Stored data:
***
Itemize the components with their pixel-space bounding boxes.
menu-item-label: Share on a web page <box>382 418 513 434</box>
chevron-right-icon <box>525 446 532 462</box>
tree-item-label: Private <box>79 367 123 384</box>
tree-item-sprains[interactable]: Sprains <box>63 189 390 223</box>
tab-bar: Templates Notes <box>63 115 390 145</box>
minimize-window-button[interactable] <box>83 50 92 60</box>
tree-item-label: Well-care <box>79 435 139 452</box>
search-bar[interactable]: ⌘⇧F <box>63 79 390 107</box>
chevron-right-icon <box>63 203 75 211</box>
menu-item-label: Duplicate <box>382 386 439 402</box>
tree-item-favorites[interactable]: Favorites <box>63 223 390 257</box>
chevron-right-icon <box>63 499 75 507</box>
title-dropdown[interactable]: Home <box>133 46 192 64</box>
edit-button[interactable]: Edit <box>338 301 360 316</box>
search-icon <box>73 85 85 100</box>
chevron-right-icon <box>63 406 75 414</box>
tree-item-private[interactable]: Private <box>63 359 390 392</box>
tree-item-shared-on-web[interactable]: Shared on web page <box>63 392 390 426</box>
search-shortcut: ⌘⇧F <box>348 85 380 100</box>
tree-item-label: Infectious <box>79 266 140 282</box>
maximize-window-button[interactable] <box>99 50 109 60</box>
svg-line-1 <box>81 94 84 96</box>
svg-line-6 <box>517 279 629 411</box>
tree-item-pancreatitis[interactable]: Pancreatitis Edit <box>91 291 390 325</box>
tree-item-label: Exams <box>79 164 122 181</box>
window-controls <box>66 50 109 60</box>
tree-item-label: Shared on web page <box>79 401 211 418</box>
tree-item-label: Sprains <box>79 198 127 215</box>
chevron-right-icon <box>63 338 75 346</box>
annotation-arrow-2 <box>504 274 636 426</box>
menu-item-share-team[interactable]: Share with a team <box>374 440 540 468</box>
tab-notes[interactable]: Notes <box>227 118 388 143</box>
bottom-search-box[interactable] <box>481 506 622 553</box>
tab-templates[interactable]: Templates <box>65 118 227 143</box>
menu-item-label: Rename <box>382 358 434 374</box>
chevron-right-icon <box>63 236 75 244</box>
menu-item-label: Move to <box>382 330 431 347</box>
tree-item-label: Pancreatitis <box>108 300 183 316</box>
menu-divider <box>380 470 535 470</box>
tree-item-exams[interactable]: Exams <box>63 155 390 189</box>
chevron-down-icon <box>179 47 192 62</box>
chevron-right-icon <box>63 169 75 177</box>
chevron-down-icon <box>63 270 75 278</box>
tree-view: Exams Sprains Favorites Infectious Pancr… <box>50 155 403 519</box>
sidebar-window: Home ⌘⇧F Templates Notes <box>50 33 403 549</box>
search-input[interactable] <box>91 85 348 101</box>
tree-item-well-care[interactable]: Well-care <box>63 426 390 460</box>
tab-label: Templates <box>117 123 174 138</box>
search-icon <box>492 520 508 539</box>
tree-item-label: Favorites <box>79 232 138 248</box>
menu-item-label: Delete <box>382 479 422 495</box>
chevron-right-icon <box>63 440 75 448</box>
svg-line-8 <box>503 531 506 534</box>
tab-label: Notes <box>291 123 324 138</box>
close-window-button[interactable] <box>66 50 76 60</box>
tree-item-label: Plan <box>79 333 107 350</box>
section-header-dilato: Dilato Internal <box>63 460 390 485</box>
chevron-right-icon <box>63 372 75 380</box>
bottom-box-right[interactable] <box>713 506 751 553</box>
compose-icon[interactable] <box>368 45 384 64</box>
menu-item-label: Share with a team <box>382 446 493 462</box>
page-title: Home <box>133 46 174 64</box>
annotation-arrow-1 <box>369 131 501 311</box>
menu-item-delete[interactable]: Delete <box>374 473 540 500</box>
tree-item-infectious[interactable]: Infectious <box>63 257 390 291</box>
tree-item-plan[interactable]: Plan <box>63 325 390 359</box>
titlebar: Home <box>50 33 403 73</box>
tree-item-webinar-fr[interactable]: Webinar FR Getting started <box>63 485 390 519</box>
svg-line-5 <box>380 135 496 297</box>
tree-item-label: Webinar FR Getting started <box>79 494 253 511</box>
***
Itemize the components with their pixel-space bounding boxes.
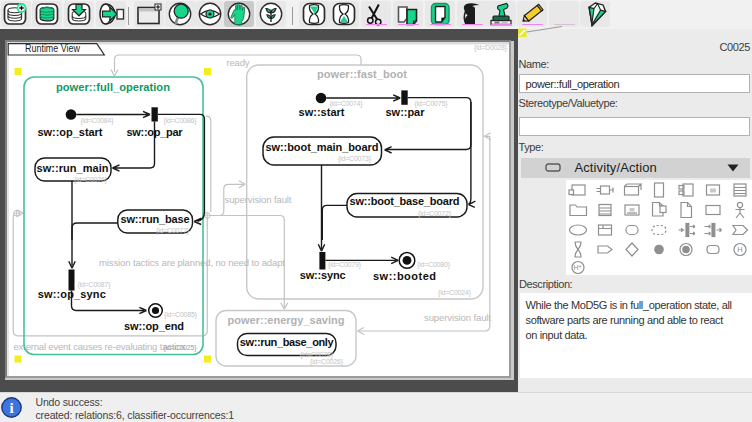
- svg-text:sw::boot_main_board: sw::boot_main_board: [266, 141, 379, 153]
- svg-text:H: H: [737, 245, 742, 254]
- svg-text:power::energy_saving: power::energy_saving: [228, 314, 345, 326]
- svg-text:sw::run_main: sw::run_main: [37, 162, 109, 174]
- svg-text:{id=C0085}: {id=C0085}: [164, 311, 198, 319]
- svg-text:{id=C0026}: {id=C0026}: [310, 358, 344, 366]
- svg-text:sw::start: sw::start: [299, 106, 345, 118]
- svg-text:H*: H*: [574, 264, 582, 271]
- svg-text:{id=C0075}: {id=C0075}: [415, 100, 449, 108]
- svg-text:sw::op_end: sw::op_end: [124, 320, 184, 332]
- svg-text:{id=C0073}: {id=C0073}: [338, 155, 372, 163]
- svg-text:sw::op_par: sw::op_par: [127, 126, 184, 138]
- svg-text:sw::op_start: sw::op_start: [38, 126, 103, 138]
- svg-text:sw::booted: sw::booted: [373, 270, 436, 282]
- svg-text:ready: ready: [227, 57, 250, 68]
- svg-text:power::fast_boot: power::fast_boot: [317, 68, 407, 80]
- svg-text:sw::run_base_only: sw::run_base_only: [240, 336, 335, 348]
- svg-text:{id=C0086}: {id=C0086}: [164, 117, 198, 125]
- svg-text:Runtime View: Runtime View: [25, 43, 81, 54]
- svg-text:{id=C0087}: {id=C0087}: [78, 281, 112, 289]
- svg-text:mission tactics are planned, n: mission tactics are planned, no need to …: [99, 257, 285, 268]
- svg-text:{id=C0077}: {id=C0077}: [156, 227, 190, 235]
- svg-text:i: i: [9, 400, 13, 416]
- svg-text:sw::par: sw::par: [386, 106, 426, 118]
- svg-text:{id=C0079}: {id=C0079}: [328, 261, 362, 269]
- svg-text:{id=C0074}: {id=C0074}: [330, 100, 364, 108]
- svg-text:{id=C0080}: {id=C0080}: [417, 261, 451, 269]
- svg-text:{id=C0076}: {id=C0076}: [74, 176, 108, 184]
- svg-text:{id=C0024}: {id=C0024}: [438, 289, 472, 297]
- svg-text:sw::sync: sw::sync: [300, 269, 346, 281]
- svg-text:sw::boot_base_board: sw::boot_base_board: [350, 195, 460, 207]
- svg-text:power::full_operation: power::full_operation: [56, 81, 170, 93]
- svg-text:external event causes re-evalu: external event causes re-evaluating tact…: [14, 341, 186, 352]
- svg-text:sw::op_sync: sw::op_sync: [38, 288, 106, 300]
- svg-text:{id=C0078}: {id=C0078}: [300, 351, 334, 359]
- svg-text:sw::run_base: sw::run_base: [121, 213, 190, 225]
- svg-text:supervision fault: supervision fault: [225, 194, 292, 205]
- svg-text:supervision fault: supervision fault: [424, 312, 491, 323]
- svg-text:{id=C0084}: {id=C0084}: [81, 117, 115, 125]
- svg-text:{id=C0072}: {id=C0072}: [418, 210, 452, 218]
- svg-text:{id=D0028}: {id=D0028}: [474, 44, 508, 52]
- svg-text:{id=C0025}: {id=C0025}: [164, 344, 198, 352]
***
■ Aim of the exercise
Determine which lines above include the word "Favorites", and report those lines in full.

■ Output
tree-item-favorites[interactable]: Favorites <box>63 223 390 257</box>
tree-view: Exams Sprains Favorites Infectious Pancr… <box>50 155 403 519</box>
tree-item-label: Favorites <box>79 232 138 248</box>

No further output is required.